5

Awk gives me the following error:

awk: illegal primary in regular expression (?<=\>)(.*?)(?=\<) at <=\>)(.*?)(?=\<)
source line number 10 source file transpile.awk
context is
    match($0, >>>  /(?<=\>)(.*?)(?=\<)/) <<< 

But what is an "illegal primary"?

Mike 'Pomax' Kamermans
  • 49,297
  • 16
  • 112
  • 153
303
  • 888
  • 1
  • 11
  • 31
  • 4
    Lookarounds are not supported by `awk`. Hence the syntax error. – revo May 01 '18 at 20:20
  • In POSIX regex, `\>` and `\<` are word boundaries. What did you want to achieve with that pattern of yours? – Wiktor Stribiżew May 01 '18 at 20:29
  • @WiktorStribiżew The input lines are text inside HTML tags.
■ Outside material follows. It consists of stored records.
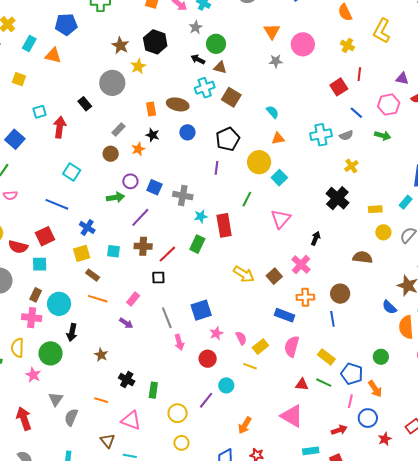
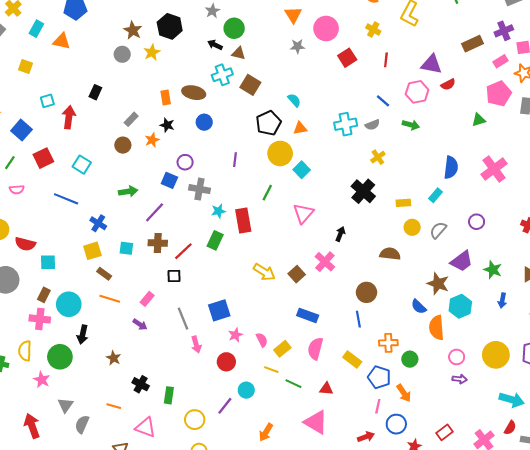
purple triangle: (402, 78) -> (431, 64), size x1.5
gray circle: (112, 83) -> (122, 54), moved, size x0.6
red square: (339, 87) -> (347, 58), moved
black rectangle: (85, 104) -> (95, 92), turned 64
black pentagon: (228, 139) -> (268, 123), moved
purple circle: (130, 181) -> (185, 162), moved
red square: (45, 236) -> (43, 158), moved
orange cross: (305, 297) -> (388, 343), moved
green line: (324, 383) -> (293, 384), moved

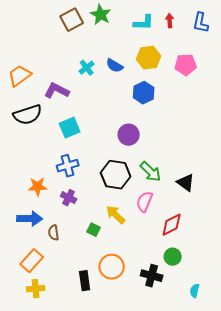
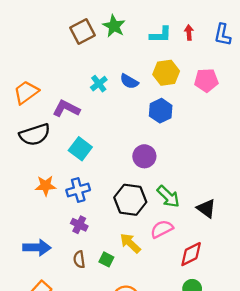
cyan square: (70, 128) -> (80, 149), turned -30
orange star: (38, 187) -> (46, 186), moved
pink semicircle: (145, 202) -> (162, 229), turned 40
brown semicircle: (54, 233) -> (79, 259), moved

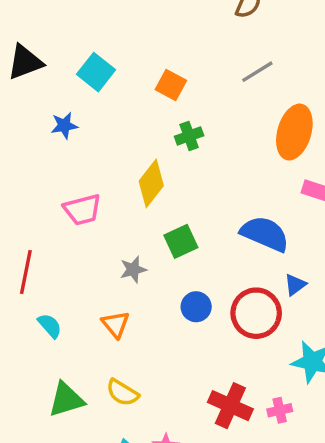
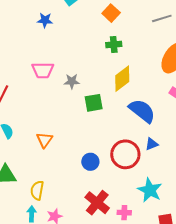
yellow diamond: (151, 183) -> (122, 79), moved
gray star: (133, 270) -> (72, 81), moved
blue circle: (196, 307) -> (90, 162), moved
yellow semicircle: (122, 393) -> (37, 190), moved, turned 54

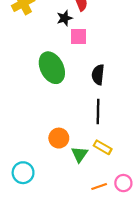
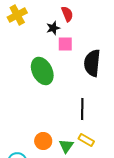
black semicircle: (98, 75) -> (92, 63), moved, size x1.5
orange circle: (59, 138) -> (43, 141), moved

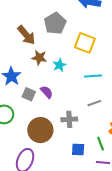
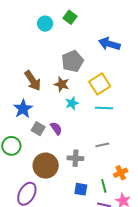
brown arrow: (26, 35) -> (33, 81), moved
yellow square: (85, 43) -> (100, 84), turned 30
brown star: (39, 58) -> (62, 84), moved
cyan line: (93, 76) -> (104, 108), moved

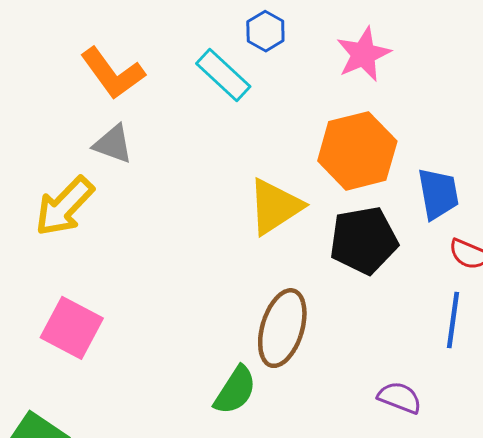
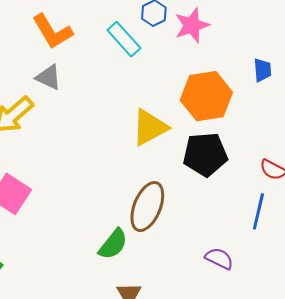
pink star: (363, 54) -> (192, 25), moved
blue trapezoid: (438, 194) -> (262, 70), moved, size x0.7

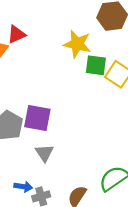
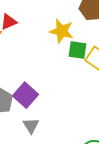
purple square: (37, 118) -> (26, 95), turned 30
I want to match the text without the tags. – 303 May 01 '18 at 20:57
  • 2
    @WiktorStribiżew Thank you for pointing to a question about matching HTML contents, but my question is not a duplicate. I actually asked what an illegal primary is, because I want to learn about awk and how to read its error messages. Please remove the mark. – 303 May 01 '18 at 21:08

2 Answers2

6

A "primary", in awk parlance, is the basic unit of a regex.

A regex consists of an alternative of (1 or more) branches. Each branch consists of a concatenation of (0 or more) primaries.

A primary is either a normal character (e.g. a), or an escaped special character (e.g. \*), or a character class ([...]), or a dot (.), or an anchor (^ or $), or a parenthesized subexpression ((...)). Most of these can have a quantifier (?, +, *), too.

The problem with your regex is that (?<=\>) parses as ( first, which starts a subgroup. The next item then needs to be a primary. ? is not a valid primary, hence you get an error.

Awk does not support look-ahead or look-behind.

melpomene
  • 84,125
  • 8
  • 85
  • 148
1

If you have a look at the awk source code, you can see that illegal primary is a default FATAL error when none of the cases for the regex tokens matched. It is not a Syntax Error.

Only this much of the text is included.